I turned and looked at her, and she smiled at me brightly in the darkness. "Well, Pat? Hadn't we better be going?"
"Doc told you to wait there for me, Lila," I said. "Why?"
"Now what are you talking about, Pat?" she laughed. "I told you I was out of gas."
"Do you know what you're doing, Lila? Or are you just running blind, doing as you're told?"
She shook her head, not answering.
"Lila," I said. "I think you're pretty straight. I think you'd like to be straight. But you're mixed up in something damned bad. If you keep on, the same thing that happened to Eggleston may happen to you."
"Eggleston?" Her voice was puzzled. "Who's he?"
"You know who he was. The private detective."
"I don't know anyone named Eggleston-any private detectives."
"Don't hand me that," I said. "You had an appointment with him last night…and he was murdered."
"Murdered?" she said blankly. "And I had an appointment with him? You're joking, Pat!"

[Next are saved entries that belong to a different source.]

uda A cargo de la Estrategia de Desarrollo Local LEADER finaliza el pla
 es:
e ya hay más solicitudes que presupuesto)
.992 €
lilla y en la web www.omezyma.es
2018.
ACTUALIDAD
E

I grabbed her by the arms and started to shake her; and then I let go and slid under the wheel again.
"Yes," I said, "I was joking. Now I'll drive you home."
"I really don't know anything about it. Honest, I don't."

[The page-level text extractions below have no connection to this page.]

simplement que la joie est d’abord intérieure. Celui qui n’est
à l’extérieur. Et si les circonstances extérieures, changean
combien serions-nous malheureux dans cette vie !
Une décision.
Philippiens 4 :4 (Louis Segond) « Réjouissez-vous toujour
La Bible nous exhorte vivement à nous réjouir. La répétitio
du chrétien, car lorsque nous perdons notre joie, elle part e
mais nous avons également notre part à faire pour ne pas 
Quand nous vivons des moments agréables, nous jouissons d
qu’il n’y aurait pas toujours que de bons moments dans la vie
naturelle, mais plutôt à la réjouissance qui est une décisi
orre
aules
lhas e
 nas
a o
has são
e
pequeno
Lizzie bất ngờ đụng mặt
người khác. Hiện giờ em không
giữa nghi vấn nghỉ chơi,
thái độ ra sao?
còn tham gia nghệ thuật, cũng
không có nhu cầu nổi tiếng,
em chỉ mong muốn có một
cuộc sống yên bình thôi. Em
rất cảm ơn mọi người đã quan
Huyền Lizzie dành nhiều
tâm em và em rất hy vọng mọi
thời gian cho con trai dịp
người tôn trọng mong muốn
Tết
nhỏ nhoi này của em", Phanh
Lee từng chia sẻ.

"No," I nodded. "You don't. Eggleston's appointment was with Mrs. Luther. You're not Mrs. Luther."
26
She gasped and whirled on me.
"That's not true! Why-why-" she laughed, a little hysterically, "I never heard of such a thing!"

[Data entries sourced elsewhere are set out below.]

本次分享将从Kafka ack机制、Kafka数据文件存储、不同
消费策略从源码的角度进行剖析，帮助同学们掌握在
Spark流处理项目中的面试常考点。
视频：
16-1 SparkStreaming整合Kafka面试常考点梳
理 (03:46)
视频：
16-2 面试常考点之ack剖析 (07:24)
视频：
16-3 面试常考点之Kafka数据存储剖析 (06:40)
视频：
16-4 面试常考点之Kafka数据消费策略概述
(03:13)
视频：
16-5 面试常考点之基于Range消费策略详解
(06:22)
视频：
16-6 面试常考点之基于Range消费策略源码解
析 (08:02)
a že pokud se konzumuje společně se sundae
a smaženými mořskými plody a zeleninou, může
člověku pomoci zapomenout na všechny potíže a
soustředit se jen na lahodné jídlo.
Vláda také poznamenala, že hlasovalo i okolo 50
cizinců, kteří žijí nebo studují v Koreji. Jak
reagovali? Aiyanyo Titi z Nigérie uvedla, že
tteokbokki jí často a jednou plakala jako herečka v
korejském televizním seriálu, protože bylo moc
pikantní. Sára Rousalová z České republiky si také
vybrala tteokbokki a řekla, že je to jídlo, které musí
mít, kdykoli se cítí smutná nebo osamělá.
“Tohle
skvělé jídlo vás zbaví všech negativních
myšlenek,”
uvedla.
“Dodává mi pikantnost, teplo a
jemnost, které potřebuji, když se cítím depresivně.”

"All right, then," I said, "we'll say that you are Mrs. Luther. You're Doc's wife and marriage doesn't mean a thing to you. You're Doc's wife and you killed Eggleston last night or you had him killed."
That got her; hit her hard from two directions. It hurt her pride deeply, and it frightened her even more.
"Y-you-you guessed it," she said, at last. "I didn't tell you!"
"No," I said. "You didn't tell me. Doc did. He told me enough so that I should have seen it. How did it start, Lila? Were you a patient of his?"
"N-not"-she shivered-"not at first. I met him on the train, years ago-about ten years, I guess it was- when he was coming here for the first time. I-I'd been losing a lot of sleep, and I thought I might be going crazy. He talked with me, and afterwards I felt better. And when he opened his offices here, I started consulting him. I-he found out what was worrying me."
"What was it?" I kept my voice gentle, sympathetic. "Had you killed someone?"
"My husband. I-I didn't mean to-I don't think I meant to-but I guess that doesn't matter. I was tired, of waiting on him, I suppose, and I gave him too much of the medicine. They all said I'd killed him. They couldn't prove anything, but they kept saying it. I had to leave there."
"And Doc picked up where your neighbors left off," I said. "He convinced you that you had committed murder. I imagine he even got you to admit it, didn't he?"
She turned and looked at me, eyes widening. "You sound like-like you don't think I-"
"Of course, you didn't do it intentionally," I said. "Doc wanted to use you so he made you believe you'd killed your husband. Let's see if I know what happened, then, after he had you start posing as his wife. He-"
"No need to guess about it, Pat," she said, and she told me how it had been.
Doc had used her in a kind of high class badger game with the capital big shots. He didn't take money. Money might have led to a charge of blackmail and, at any rate, the easy money crowd seldom had heavy cash assets. So, when Doc caught his "wife" in a compromising situation with one of the big boys, he simply demanded to be cut in on the political gravy. That gave him his "in," enabled him to get out of the game fast. For, of course, it couldn't be worked indefinitely. As it was, talk began to circulate that Lila Luther was too promiscuous to actually be so, and that Doc seemed jealous only when he could profit by it. His victims couldn't charge him with blackmail, but they could run him out of town if they learned the truth. They could fix it so that, even in the shadiest political circles, no one could afford to become involved with him.
"I guess that's why he hates me so much," Lila concluded. "It's been years since I've been of any use to him but he's had to go on keeping me. He's had to treat me as a man in his position would be expected to treat his wife. I guess, in the long run, I've gotten a lot more from him than I got for him."